Толпа заревела и качнулась вперед. Люди сошли с ума. Они лезли друг на друга, кричали, визжали, размахивали руками. Кто-то поднял меня на руки, чтобы мне было видно — я так и не знаю, кто это был. Я тоже орала что-то вместе со всеми, но вдруг мне стало как-то неловко, я замолчала, а когда меня опустили на землю, отошла в сторону и стала смотреть на толпу.
Орущая, беснующаяся толпа страшное зрелище, даже если она беснуется от радости. У людей в глазах стояли слезы, какая-то женщина рыдала в голос, кто-то потерял туфлю и прыгал на одной ноге, но кричать не переставал.
Особенно поразила меня одна старуха — то ли гречанка, то ли армянка. Она была в драном ситцевом халате и фартуке — видно прибежала прямо из кухни. У нее была классическая внешность Бабы-Яги: нос крючком вниз, подбородок — крючком вверх, полуседые распатланные волосы развевались космами на ветру (день был пасмурный, и несколько раз принимался идти дождь). Она тянула вперед и вверх жилистые темные руки с кривыми пальцами и, молитвенно глядя перед собой, что-то тянула слабым голосом, может быть даже, и молилась…
Мне было нехорошо. Я устала, хотелось есть. Хотелось тишины и, чтобы вокруг никого не было.

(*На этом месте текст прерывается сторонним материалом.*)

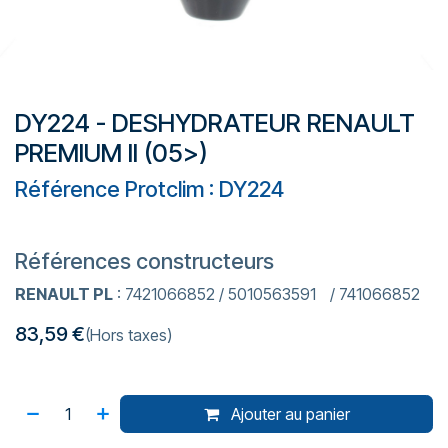
DY224 - DESHYDRATEUR RENAULT
PREMIUM II (05>)
Référence Protclim : DY224
Références constructeurs
RENAULT PL
: 7421066852 / 5010563591 / 741066852
83,59
€
(Hors taxes)
Ajouter au panier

На обратном пути я села к окошку — ко всем спиной — и промолчала всю дорогу.
«Ну, какие впечатления?» — спросила бабушка.
«Они так кричали, как будто он — бог,» — устало ответила я, и бабушка посмотрела на меня с некоторым страхом. Я частенько ловила на себе этот ее взгляд после какого-нибудь своего высказывания.
Больше о Хруще разговоров не было. На обед, в виде сюрприза, был мясной суп с перловкой — чуть ли не единственный, который я ела не из-под палки. Молча пообедали, и я легла, что само по себе, было удивительно: если я не делала уроки, не читала и не рисовала, я бегала — не было у меня потребности валяться. Но, видно, тяжел для меня оказался этот день.
Больше об этом событии в нашем доме не вспоминали, а я для себя решила, что не понимаю, почему взрослые обязательно должны любить какого-то незнакомого чужого человека, только потому, что он начальник.
И я дала себе обещание, что у меня такой глупой любви не будет никогда.
Это было в Батуми.
А спустя какое-то время, я пыталаcь заснуть в Сумгаите после другой поездки, мистическим образом оказавшейся связанной с Хрущем.
Только черный ЗиС превратился в серую «Волгу», да не седые космы старухи полоскались по ветру, а газета с портретами трепыхалась, и не вопли восторга раздавались, а радостная песня и хохот.
Спи. Спи. Хрущика сняли. Брежнев вместо него.
Глава 5.
Школу я окончила с медалью. Я запланировала это еще в пятилетнем возрасте. Медаль предполагалась золотая. Планы свои я строила не без участия взрослых — то и дело бабушка говорила, что я окончу школу с золотой медалью, буду учиться на журфаке МГУ и стану журналистом-международником.